Dr. Viana Muller, co-founder of Whole World Botanicals

Elena Rojas-Martinez, co-founder of Whole World Botanicals

ELENA ROJAS-MARTINEZ, CMP

(Certified Midwife Practitioner)

“Growing up in an ancient town called Nasca, in Peru, I had the good fortune of being born into a family who knew the local herbs from our coastal area very well. My family was always in contact with people from the highlands who brought us herbs from the Andes and from the rainforest, for these two regions have been connected since prehistoric times. I was always attracted to all of this knowledge, it seemed so mysterious and powerful to me – the results of these medicinal plants were astonishing!

“My grandmother on my father’s side was part Indian and part African, a tall, proud woman who was a bonesetter, who set people’s broken bones and who put dislocated bones back in place, using her hands.

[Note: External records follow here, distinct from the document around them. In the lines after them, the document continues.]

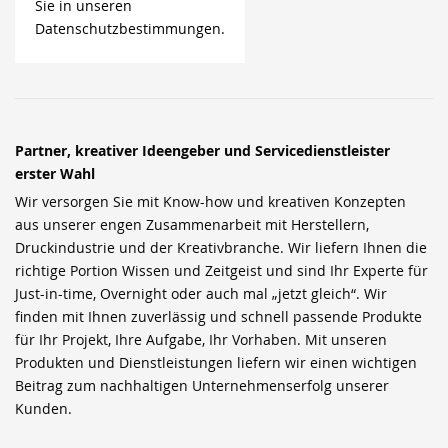
Sie in unseren
Datenschutzbestimmungen.
Partner, kreativer Ideengeber und Servicedienstleister
erster Wahl
Wir versorgen Sie mit Know-how und kreativen Konzepten
aus unserer engen Zusammenarbeit mit Herstellern,
Druckindustrie und der Kreativbranche. Wir liefern Ihnen die
richtige Portion Wissen und Zeitgeist und sind Ihr Experte für
Just-in-time, Overnight oder auch mal „jetzt gleich“. Wir
finden mit Ihnen zuverlässig und schnell passende Produkte
für Ihr Projekt, Ihre Aufgabe, Ihr Vorhaben. Mit unseren
Produkten und Dienstleistungen liefern wir einen wichtigen
Beitrag zum nachhaltigen Unternehmenserfolg unserer
Kunden.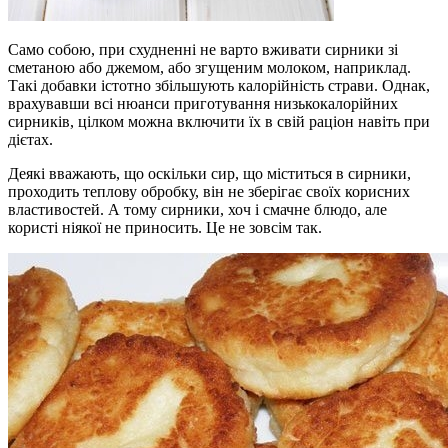
Само собою, при схудненні не варто вживати сирники зі
сметаною або джемом, або згущеним молоком, наприклад.
Такі добавки істотно збільшують калорійність страви. Однак,
врахувавши всі нюанси приготування низькокалорійних
сирників, цілком можна включити їх в свій раціон навіть при
дієтах.
Деякі вважають, що оскільки сир, що міститься в сирники,
проходить теплову обробку, він не зберігає своїх корисних
властивостей. А тому сирники, хоч і смачне блюдо, але
користі ніякої не приносить. Це не зовсім так.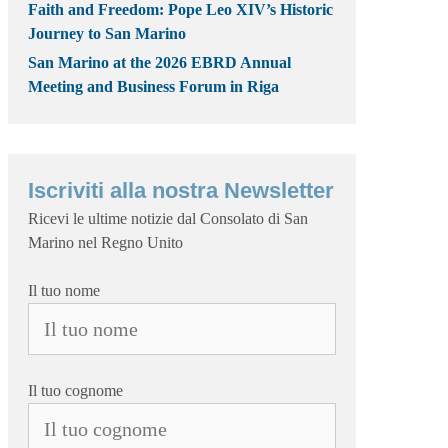
Faith and Freedom: Pope Leo XIV’s Historic
Journey to San Marino
San Marino at the 2026 EBRD Annual
Meeting and Business Forum in Riga
Iscriviti alla nostra Newsletter
Ricevi le ultime notizie dal Consolato di San
Marino nel Regno Unito
Il tuo nome
Il tuo cognome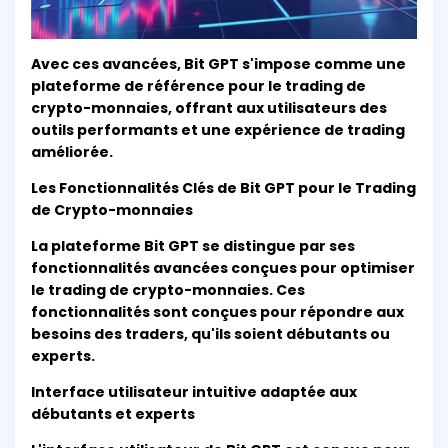
Avec ces avancées, Bit GPT s'impose comme une
plateforme de référence pour le trading de
crypto-monnaies, offrant aux utilisateurs des
outils performants et une expérience de trading
améliorée.
Les Fonctionnalités Clés de Bit GPT pour le Trading
de Crypto-monnaies
La plateforme Bit GPT se distingue par ses
fonctionnalités avancées conçues pour optimiser
le trading de crypto-monnaies. Ces
fonctionnalités sont conçues pour répondre aux
besoins des traders, qu'ils soient débutants ou
experts.
Interface utilisateur intuitive adaptée aux
débutants et experts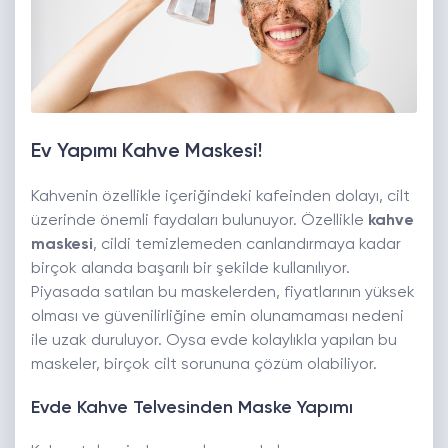
Ev Yapımı Kahve Maskesi!
Kahvenin özellikle içeriğindeki kafeinden dolayı, cilt
üzerinde önemli faydaları bulunuyor. Özellikle
kahve
maskesi
, cildi temizlemeden canlandırmaya kadar
birçok alanda başarılı bir şekilde kullanılıyor.
Piyasada satılan bu maskelerden, fiyatlarının yüksek
olması ve güvenilirliğine emin olunamaması nedeni
ile uzak duruluyor. Oysa evde kolaylıkla yapılan bu
maskeler, birçok cilt sorununa çözüm olabiliyor.
Evde Kahve Telvesinden Maske Yapımı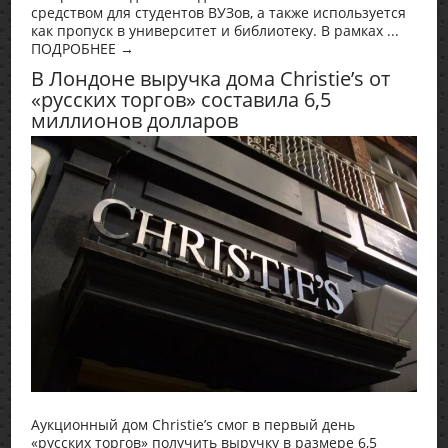
средством для студентов ВУЗов, а также используется
как пропуск в университет и библиотеку. В рамках ...
ПОДРОБНЕЕ →
В Лондоне выручка дома Christie’s от
«русских торгов» составила 6,5
миллионов долларов
Аукционный дом Christie’s смог в первый день
«русских торгов» получить выручку в размере 6,5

She then wrapped the traumatized area with crushed fresh herbs, tied in place with a piece of cloth. She was also a healer of children by means of laying on of hands. One of my earliest memories was watching the mothers lined up outside of our house with their sick babies and children, waiting for Mama Elena’s miraculous touch.

“My mother was an Indian woman from the Department of Ayacucho in the Peruvian Andes whose first language was Quechua, the original Peruvian language. From the time I was a small child, both my Mama Elena and my mother would take me with them when they went on their herbal expeditions. Near Nasca the best herbs were found near the small rivers and at the “ojos” (small holes) opening to the ancient underground water canals built by the people of the Nasca civilization, which flourished about 800 years before the Incas. In these areas there was a profusion of wild plants, many edible, including tiny wild tomatoes, tiny wild squash of many varieties, and small wild beans and a plant similar to asparagus, in miniature size. There were a variety of medicinal plants; herbs used to relieve stomach pain, stop coughs, calm the nerves, herbs for eye infections and anti-inflammatory herbs.

“These early experiences influenced me to become a midwife and eventually led to my deep desire to found an herbal company which would spread the knowledge and make available these powerful and sacred Peruvian herbs to people all over the world.” ~ Elena Rojas-Martinez

SIDNEY McDANIEL, PhD

On November 12, 2017, we suffered a great loss with the death of Dr. Sidney McDaniel Ph.D., the third co- founder of Whole World Botanicals. Sidney was one of the premier botanical taxonomists in the world. He was a Professor of Botany at Mississippi State University and founder of the Institute for Botanical Exploration whose field station was established in Iquitos, Peru, in 1972. He was knowledgeable about all plant families, specializing in the Upper Amazon River Basin.

Sidney was instrumental in the formation of Whole World Botanicals; identifying plant samples for us, providing guidance on various botanical issues, and introducing us to the expert indigenous field botanist, Manuel Rimachi (who he trained since Manuel was 16 years old). Sidney was extremely generous to us with his time and talent.

Our debt to Sidney is eternal. We would never have had the courage or the expertise to start the company without him. Thank you, Sidney, from the bottom of our hearts.